▶ [TASK OBJECTIVE] Using the data beneath, show every line that includes the word "button".

───

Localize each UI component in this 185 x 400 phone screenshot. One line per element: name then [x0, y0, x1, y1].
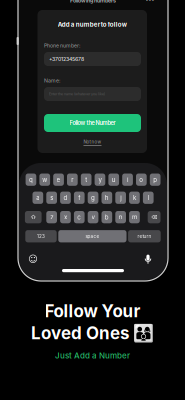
- staticText: k: [133, 194, 136, 201]
- staticText: p: [153, 176, 157, 183]
- staticText: f: [78, 194, 80, 201]
- staticText: o: [139, 176, 143, 183]
- staticText: Loved Ones 👨‍👩‍👦: [31, 323, 154, 343]
- staticText: b: [105, 213, 109, 221]
- staticText: Phone number:: [44, 42, 80, 49]
- staticText: e: [57, 176, 61, 183]
- staticText: r: [71, 176, 73, 183]
- button[interactable]: Not now: [0, 0, 185, 400]
- staticText: t: [85, 176, 87, 183]
- staticText: +37012345678: [49, 56, 84, 62]
- staticText: Follow the Number: [70, 120, 116, 126]
- staticText: Not now: [84, 139, 102, 145]
- staticText: Follow Your: [44, 301, 140, 321]
- staticText: space: [85, 234, 99, 239]
- staticText: a: [36, 194, 39, 201]
- staticText: d: [64, 194, 68, 201]
- button[interactable]: Follow the Number: [0, 0, 185, 400]
- staticText: return: [137, 234, 151, 239]
- staticText: u: [112, 176, 116, 183]
- staticText: l: [148, 194, 149, 201]
- staticText: s: [50, 194, 53, 201]
- staticText: v: [92, 213, 95, 221]
- staticText: Name:: [44, 77, 60, 84]
- staticText: h: [105, 194, 109, 201]
- staticText: Add a number to follow: [58, 21, 127, 28]
- staticText: j: [120, 194, 121, 201]
- staticText: i: [127, 176, 128, 183]
- staticText: Following numbers: [70, 0, 116, 4]
- staticText: n: [119, 213, 123, 221]
- staticText: x: [64, 213, 67, 221]
- staticText: •••: [146, 0, 154, 3]
- staticText: q: [29, 176, 33, 183]
- staticText: ⇧: [30, 214, 36, 221]
- staticText: m: [132, 213, 137, 221]
- staticText: 123: [37, 234, 45, 239]
- staticText: Just Add a Number: [55, 351, 130, 360]
- staticText: y: [98, 176, 101, 183]
- staticText: w: [42, 176, 47, 183]
- staticText: c: [77, 213, 81, 221]
- staticText: ⌫: [151, 214, 157, 220]
- staticText: ☺: [28, 254, 38, 264]
- staticText: g: [91, 194, 95, 201]
- staticText: Enter the name (whatever you like): [49, 92, 105, 96]
- staticText: z: [50, 213, 53, 221]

───

▶ [RESULT]
- button[interactable]: Not now: [0, 0, 185, 400]
- button[interactable]: Follow the Number: [0, 0, 185, 400]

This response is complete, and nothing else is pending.